CHAPTER SIXTY-FIVE

Louise

I’d been watching her house. I saw it empty for a few days and then I saw the lights come on, the car in the driveway, the sight of a tired and pale woman rocking a baby in her arms walking back and forth in front of the window. The ceiling light illuminated the picture of motherhood in front of me.

Advertised it, even.

I saw her handsome husband leave for work each morning just before nine. He didn’t return at lunchtime. But he came home just after five – no working late with a newborn. I noticed that she was never dressed in time for him coming home. That she handed the baby to him when he walked in the door and he took up the task of walking in front of the window for a while, until it was time to close the curtains. The show ended for another day.

It had been ten days since I first saw them walking up and down in the living room. It was then I decided it wouldn’t be wise to leave it much longer. The day I’d been waiting for, planning for and praying for had come.

I’d stopped and bought a bunch of flowers. I’d coloured my hair red and that day I’d pulled it back into a bun. I’d put on a pair of reading glasses I’d bought in the chemist. It was a weak disguise, admittedly, but I hoped it would be enough to confuse her tired eyes.

I’d slipped into a dress, a coat and a pair of horrible sensible shoes – brown, laced – which I picked up in a charity shop. I could discard them as soon as I got away.
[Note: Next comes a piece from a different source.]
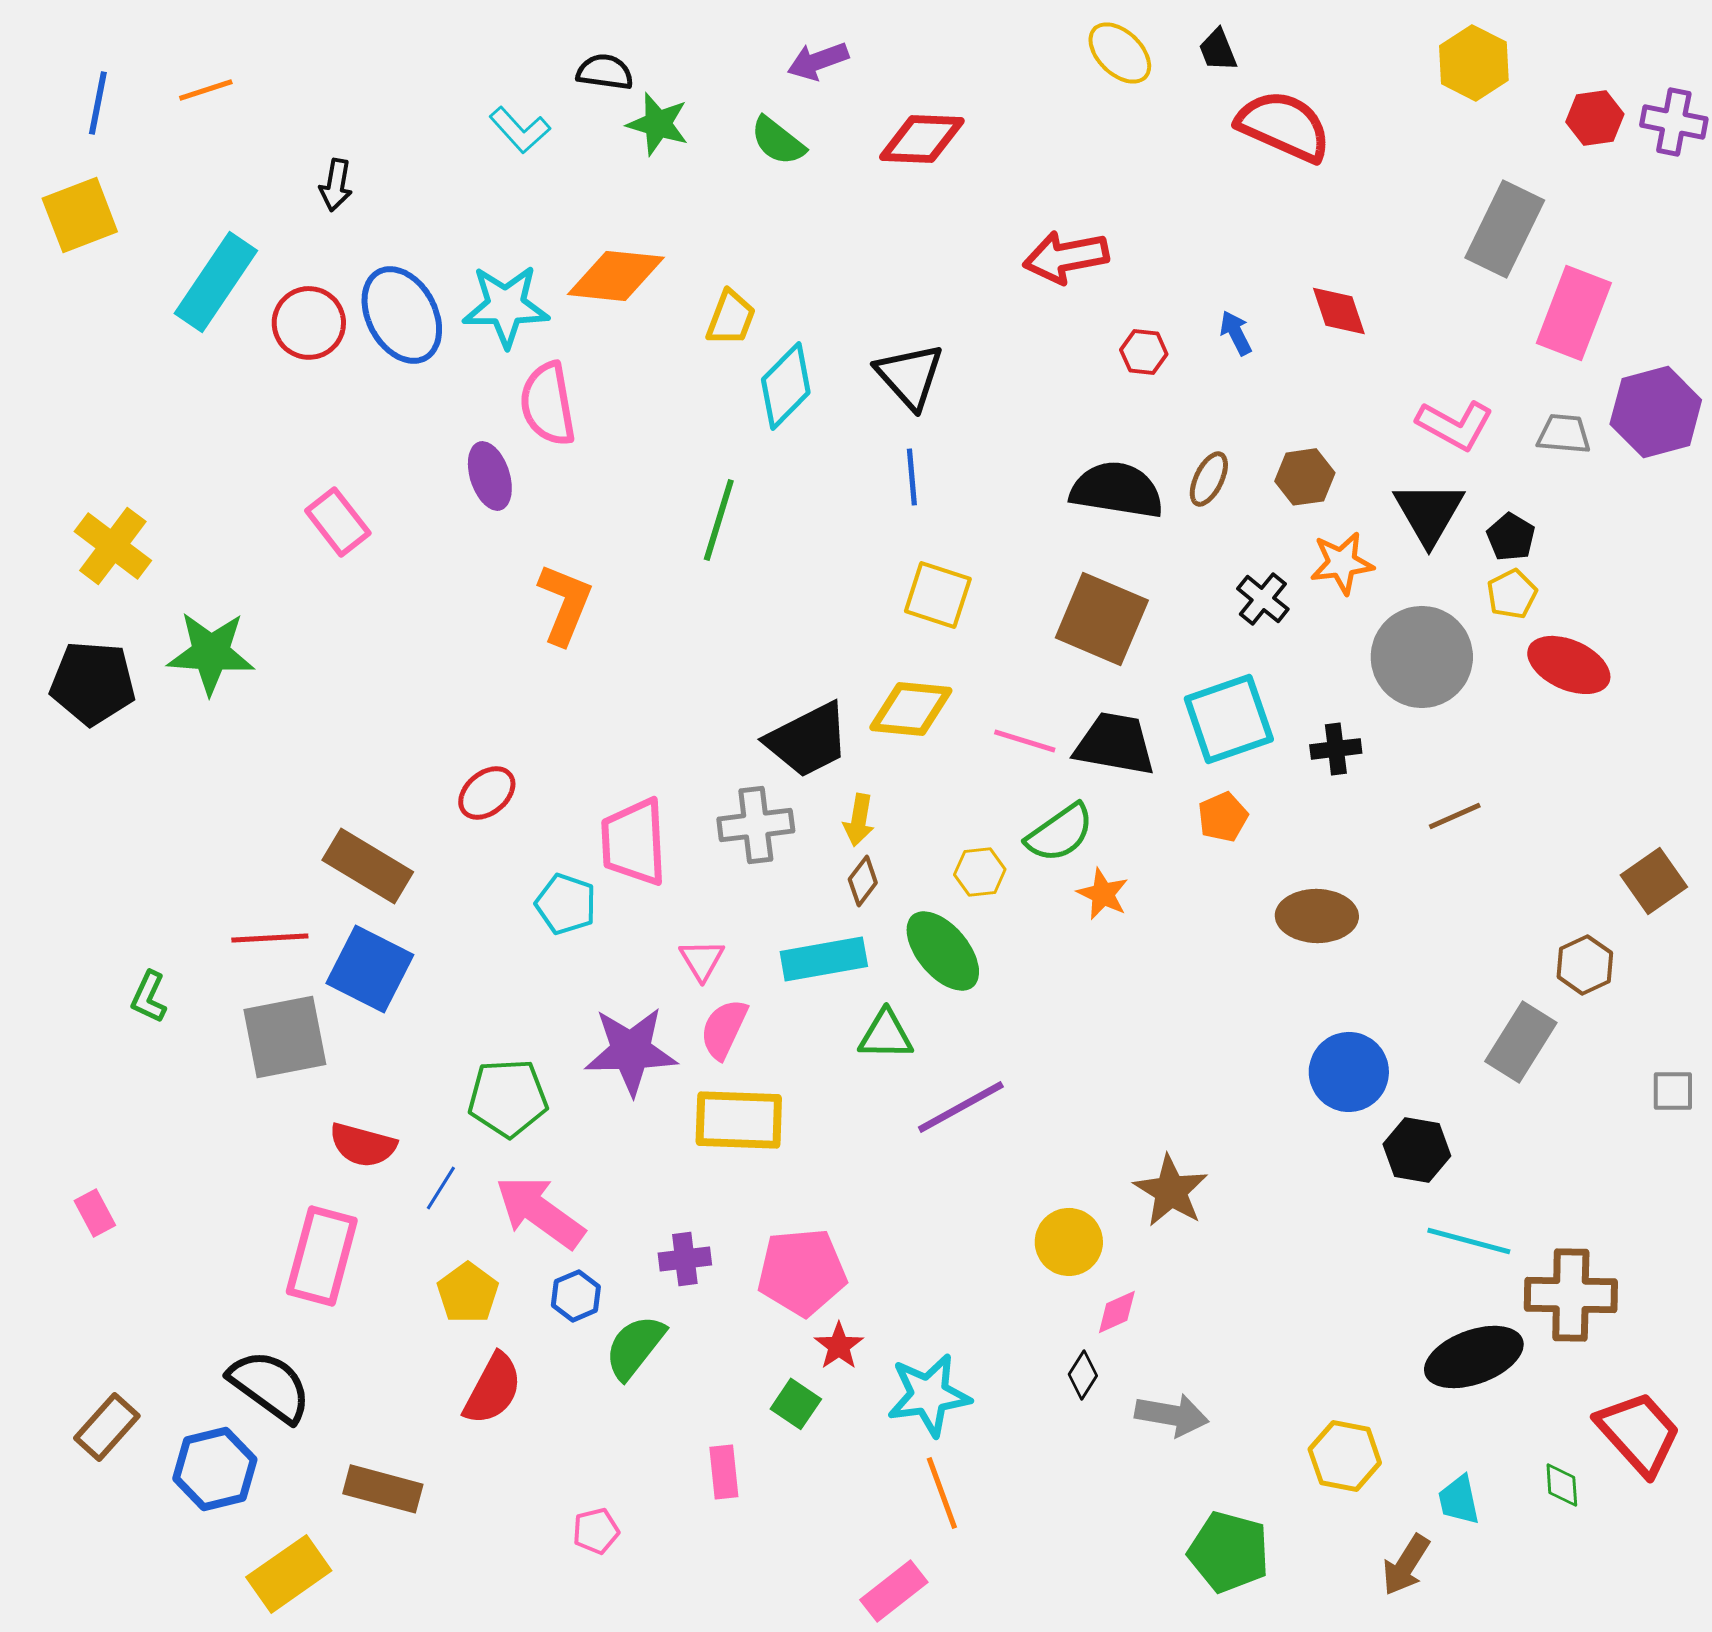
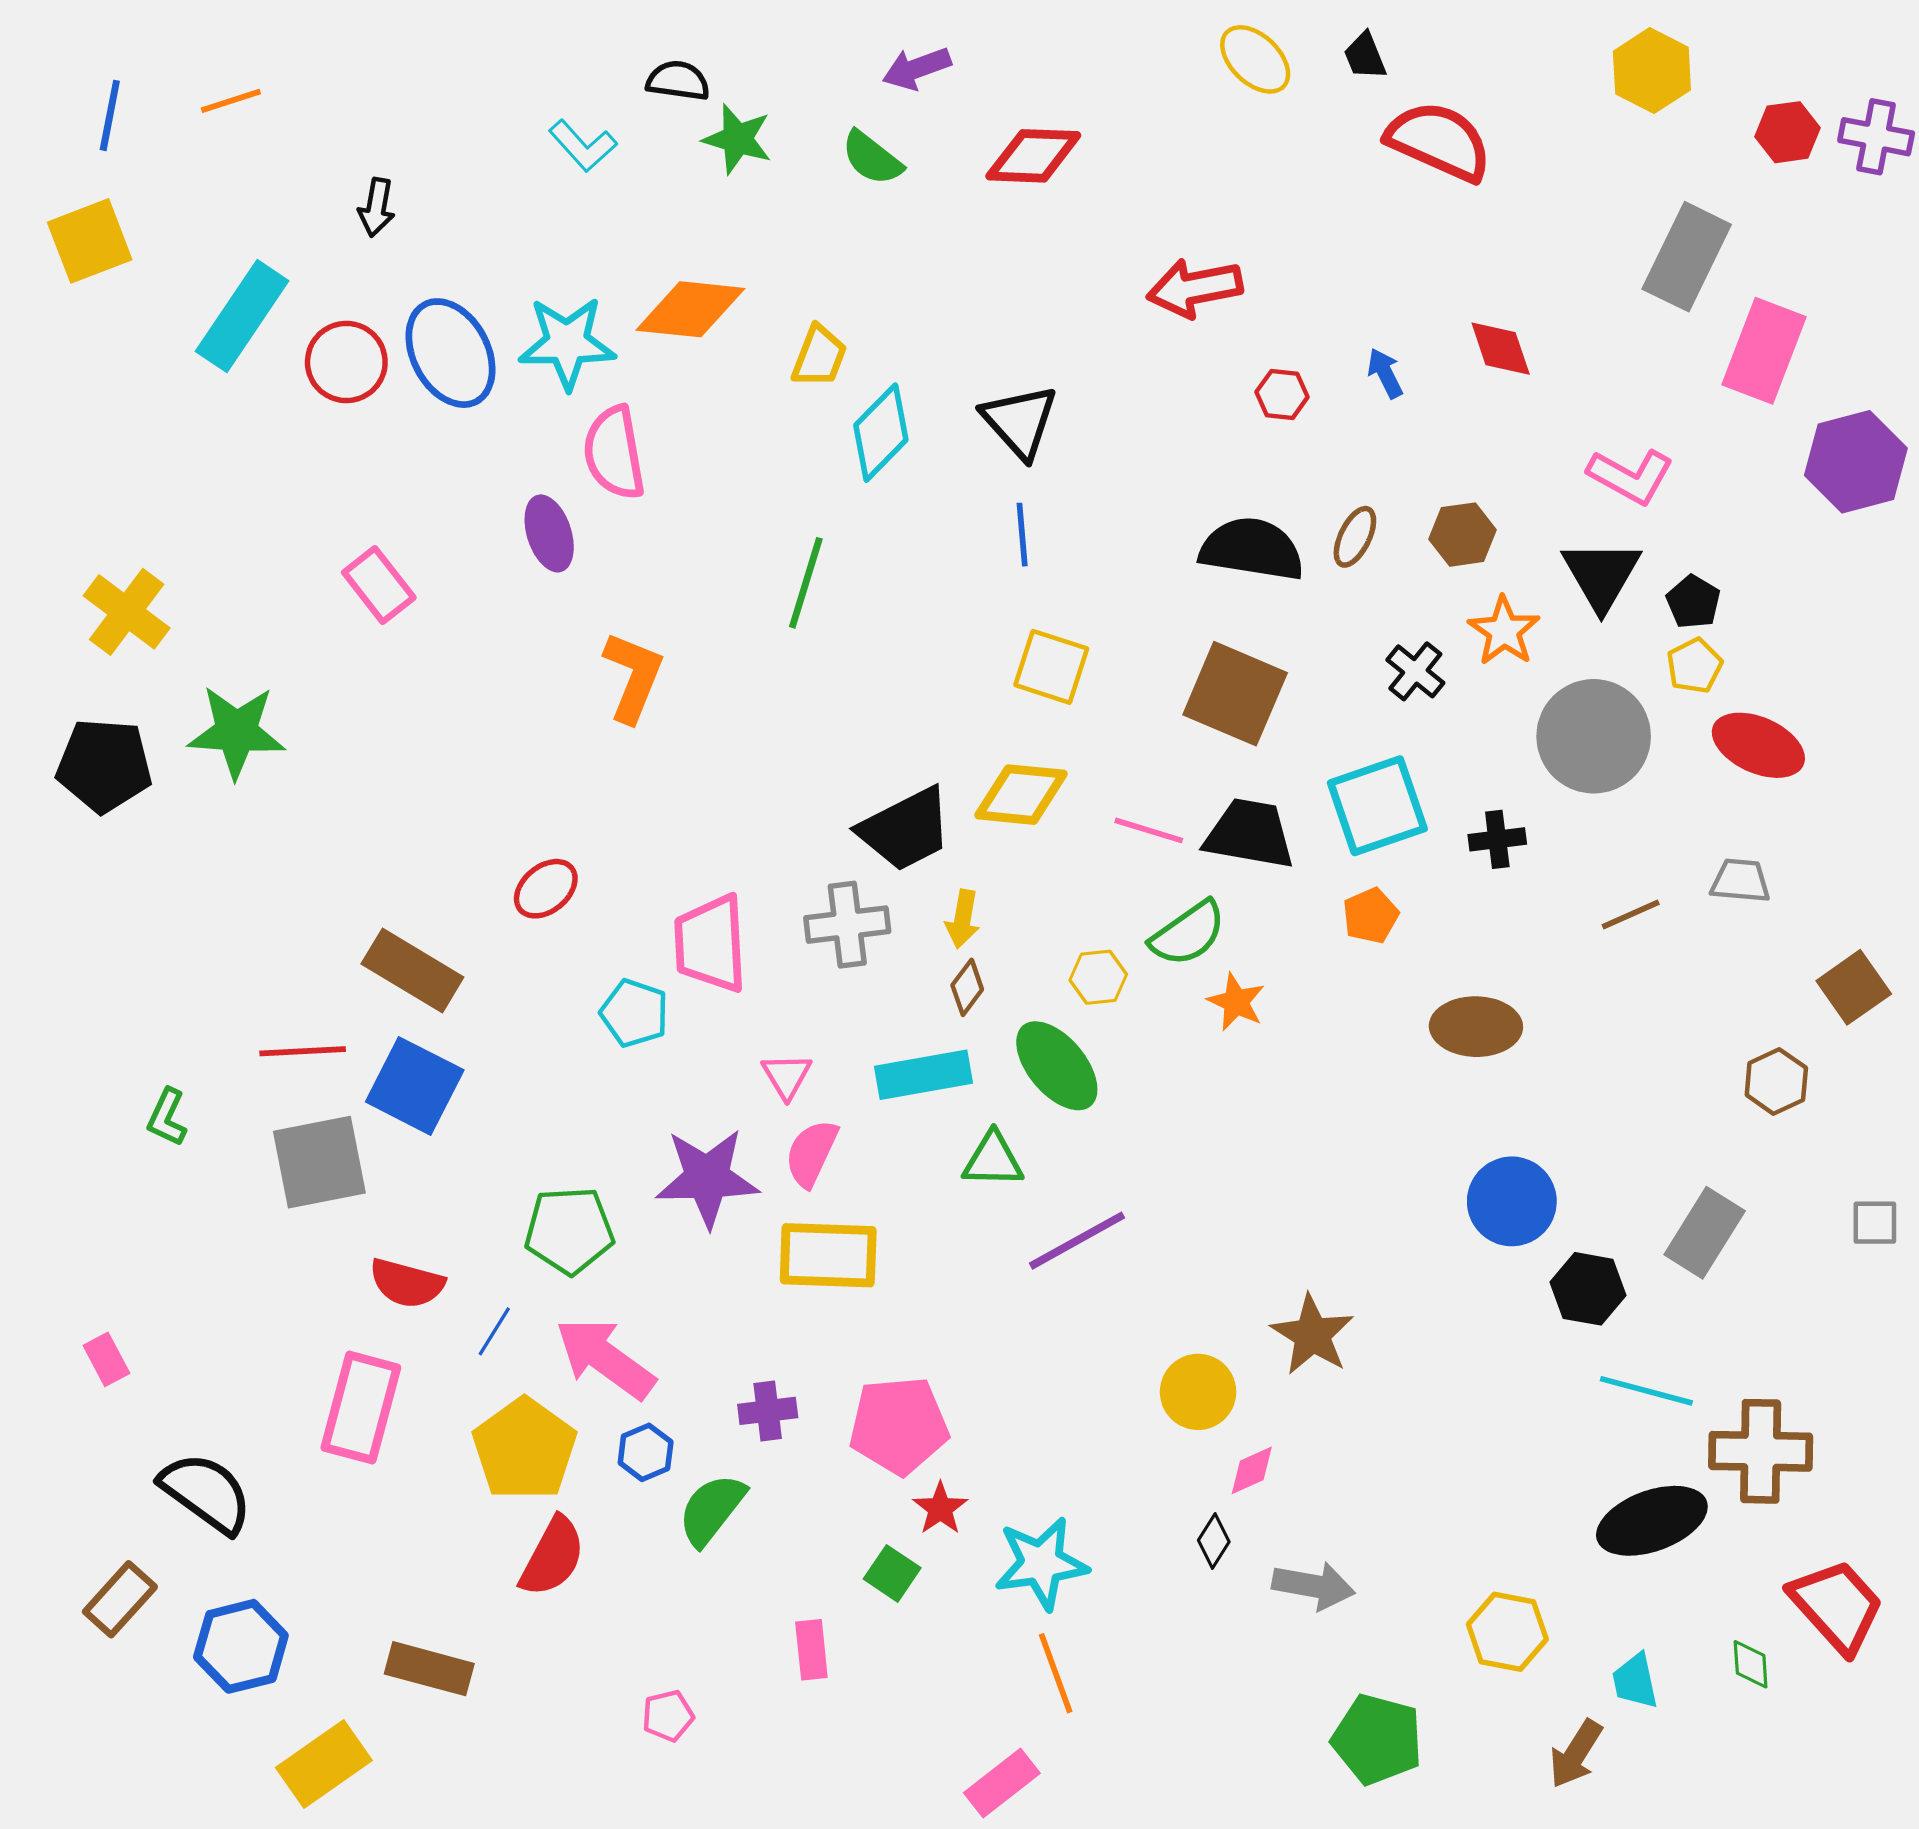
gray trapezoid: (1564, 434) -> (1740, 881), moved
orange star: (1342, 563) -> (1504, 631), turned -30
gray rectangle: (1521, 1042) -> (1705, 1233), moved
yellow pentagon: (468, 1293) -> (524, 1449), size x1.5
black semicircle: (270, 1386) -> (206, 1493), moved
I parked my car two streets away. I had a large bag with me. A blanket in it. A folder. Maternity notes. She’d have had no reason to know or think they were mine and not hers.

I’d seen how tired she was. How her eyes were dead in her head from exhaustion. How she looked ahead, staring into space as she paced up and down and up and down in front of the window.

She was practically begging someone to take her child.

A girl.

My daughter.

I’d seen a pink balloon. Pink cards. Flowers – pink carnations. A pink blanket.

It was meant to be.

I knew it all along.

My Eliana was ready for me to bring her home.